Lines in the listing below containing the string "卒業式を欠席した高校生男女" are to be identified and copied.

————————

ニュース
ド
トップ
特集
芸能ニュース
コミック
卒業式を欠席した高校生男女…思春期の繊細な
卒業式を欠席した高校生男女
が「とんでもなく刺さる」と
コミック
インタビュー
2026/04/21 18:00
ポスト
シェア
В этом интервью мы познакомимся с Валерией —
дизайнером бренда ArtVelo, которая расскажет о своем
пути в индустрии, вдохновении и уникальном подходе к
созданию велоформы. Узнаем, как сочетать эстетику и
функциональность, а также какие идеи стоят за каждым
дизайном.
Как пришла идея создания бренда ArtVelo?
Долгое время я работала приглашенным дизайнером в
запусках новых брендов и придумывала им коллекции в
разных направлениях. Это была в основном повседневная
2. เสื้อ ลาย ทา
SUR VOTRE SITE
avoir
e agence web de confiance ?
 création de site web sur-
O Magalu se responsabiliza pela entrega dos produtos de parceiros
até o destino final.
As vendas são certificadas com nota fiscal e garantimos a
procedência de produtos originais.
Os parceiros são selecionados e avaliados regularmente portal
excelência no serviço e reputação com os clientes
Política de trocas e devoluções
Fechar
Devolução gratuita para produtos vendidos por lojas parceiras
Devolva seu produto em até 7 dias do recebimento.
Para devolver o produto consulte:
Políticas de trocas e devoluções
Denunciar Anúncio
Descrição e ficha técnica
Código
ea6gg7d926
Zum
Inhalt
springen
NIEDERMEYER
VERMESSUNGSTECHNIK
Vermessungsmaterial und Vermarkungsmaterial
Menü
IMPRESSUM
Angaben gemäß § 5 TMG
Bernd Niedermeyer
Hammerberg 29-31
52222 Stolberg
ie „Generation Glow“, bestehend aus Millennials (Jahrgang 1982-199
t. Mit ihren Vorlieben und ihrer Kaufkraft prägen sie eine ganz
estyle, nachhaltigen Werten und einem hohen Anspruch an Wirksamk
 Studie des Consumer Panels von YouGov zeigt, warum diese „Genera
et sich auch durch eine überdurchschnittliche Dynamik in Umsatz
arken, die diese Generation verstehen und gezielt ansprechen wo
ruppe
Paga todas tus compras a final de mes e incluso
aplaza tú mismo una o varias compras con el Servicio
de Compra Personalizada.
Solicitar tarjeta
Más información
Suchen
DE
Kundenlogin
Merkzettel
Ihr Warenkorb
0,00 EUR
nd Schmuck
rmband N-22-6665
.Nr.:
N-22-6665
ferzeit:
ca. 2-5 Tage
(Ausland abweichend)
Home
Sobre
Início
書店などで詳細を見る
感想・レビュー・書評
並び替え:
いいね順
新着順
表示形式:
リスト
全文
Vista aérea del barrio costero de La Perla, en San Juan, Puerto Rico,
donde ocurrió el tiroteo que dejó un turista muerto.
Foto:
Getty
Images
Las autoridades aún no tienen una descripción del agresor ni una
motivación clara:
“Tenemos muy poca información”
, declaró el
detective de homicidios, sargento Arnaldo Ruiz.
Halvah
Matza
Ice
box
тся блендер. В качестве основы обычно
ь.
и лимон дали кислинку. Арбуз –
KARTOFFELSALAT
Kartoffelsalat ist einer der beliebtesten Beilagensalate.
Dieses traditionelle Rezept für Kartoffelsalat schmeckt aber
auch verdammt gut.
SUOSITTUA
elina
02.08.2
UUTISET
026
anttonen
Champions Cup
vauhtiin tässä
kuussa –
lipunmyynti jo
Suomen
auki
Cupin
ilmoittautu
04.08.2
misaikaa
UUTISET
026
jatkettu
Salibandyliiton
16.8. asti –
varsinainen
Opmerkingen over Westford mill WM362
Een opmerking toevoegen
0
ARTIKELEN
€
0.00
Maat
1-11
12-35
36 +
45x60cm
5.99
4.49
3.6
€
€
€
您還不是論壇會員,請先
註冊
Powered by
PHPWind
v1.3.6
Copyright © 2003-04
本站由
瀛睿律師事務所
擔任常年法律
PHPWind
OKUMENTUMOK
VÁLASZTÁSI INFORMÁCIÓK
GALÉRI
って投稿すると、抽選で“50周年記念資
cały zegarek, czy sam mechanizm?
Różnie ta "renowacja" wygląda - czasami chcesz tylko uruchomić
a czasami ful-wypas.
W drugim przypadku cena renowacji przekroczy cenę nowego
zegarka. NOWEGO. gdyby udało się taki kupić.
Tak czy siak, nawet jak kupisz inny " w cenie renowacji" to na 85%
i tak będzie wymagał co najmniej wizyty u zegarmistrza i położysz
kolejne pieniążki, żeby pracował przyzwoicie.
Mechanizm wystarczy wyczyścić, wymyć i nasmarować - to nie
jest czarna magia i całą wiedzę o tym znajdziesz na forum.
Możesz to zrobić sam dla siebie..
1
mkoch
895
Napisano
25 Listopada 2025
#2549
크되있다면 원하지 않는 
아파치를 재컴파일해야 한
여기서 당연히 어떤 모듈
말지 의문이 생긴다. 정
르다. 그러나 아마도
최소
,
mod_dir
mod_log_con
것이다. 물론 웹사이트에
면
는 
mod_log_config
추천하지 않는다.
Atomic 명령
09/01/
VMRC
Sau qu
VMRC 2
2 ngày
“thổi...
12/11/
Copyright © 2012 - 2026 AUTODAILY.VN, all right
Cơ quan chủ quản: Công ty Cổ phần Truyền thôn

————————

Answer for the task
卒業式を欠席した高校生男女…思春期の繊細な
卒業式を欠席した高校生男女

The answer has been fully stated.